# Truck seat covers



## kingoutdoors55 (May 2, 2017)

I think this would be the place to post but I recently just got a new truck and don't wanna ruin the leather and wondered if anybody had some reviews on seat covers. Would love something atlas water resistant and something full covers and protects the seats. Thanks


----------



## Nicodemus (May 2, 2017)

Marathon seat covers. I really like mine.


----------



## northgeorgiasportsman (May 2, 2017)

Nicodemus said:


> Marathon seat covers. I really like mine.

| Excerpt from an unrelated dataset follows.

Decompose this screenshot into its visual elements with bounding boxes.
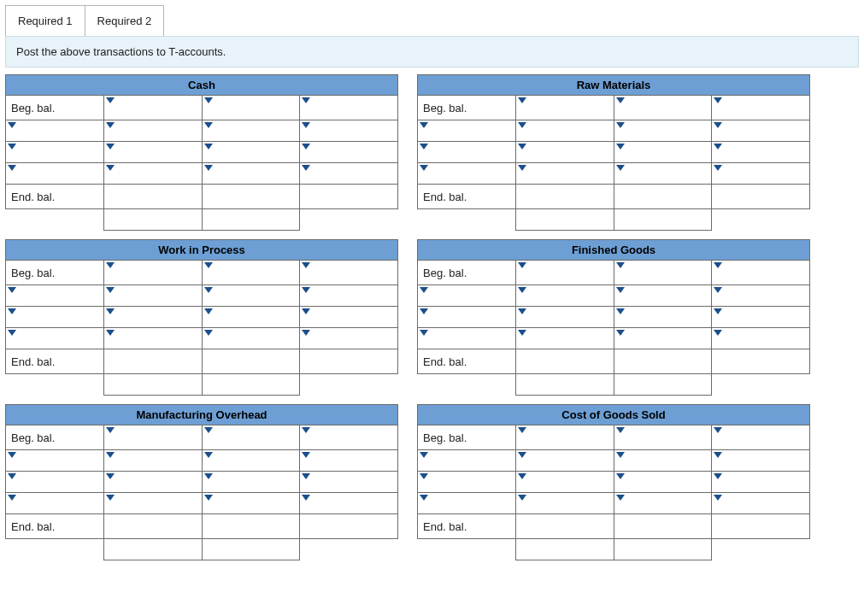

x2 on the Marathons.  I ordered some the day I bought my truck.  Extremely durable, waterproof, and fits like a glove.  Pricey, but I guarantee my upholstery looks factory new underneath.


----------



## model88_308 (May 2, 2017)

I love leather seats. When I got my new truck, I decided on dark leather to prevent dirt and stains from showing. Its now almost 13 yrs later and every seat still looks great save for a couple of splits in the leather in the center of the drivers seat. It happened about 6 months or so ago and I'll get that bottom seat cushion replaced. No covers for me. Did I mention, I love leather seats?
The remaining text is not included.